## Prompt
Once the pictures are set aside, copy the data below exactly as it stands.

## Available data
● ● ● ●
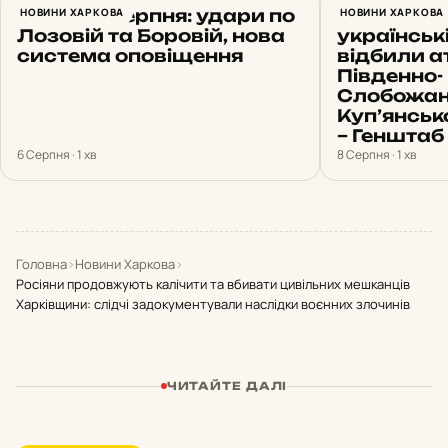
Харків 6 серпня: удари по
НОВИНИ ХАРКОВА
14 штурмі
НОВИНИ ХАРКОВА
Лозовій та Боровій, нова
українськ
система оповіщення
відбили а
Південно-
Слобожан
Куп’янсь
– Генштаб
6 Серпня · 1 хв
8 Серпня · 1 хв
Головна
›
Новини Харкова
›
Росіяни продовжують калічити та вбивати цивільних мешканців
Харківщини: слідчі задокументували наслідки воєнних злочинів
ЧИТАЙТЕ ДАЛІ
● ● ● ●
## Exercise response
Харків 6 серпня: удари по
НОВИНИ ХАРКОВА
14 штурмі
НОВИНИ ХАРКОВА
Лозовій та Боровій, нова
українськ
система оповіщення
відбили а
Південно-
Слобожан
Куп’янсь
– Генштаб
6 Серпня · 1 хв
8 Серпня · 1 хв
Головна
›
Новини Харкова
›
Росіяни продовжують калічити та вбивати цивільних мешканців
Харківщини: слідчі задокументували наслідки воєнних злочинів
ЧИТАЙТЕ ДАЛІ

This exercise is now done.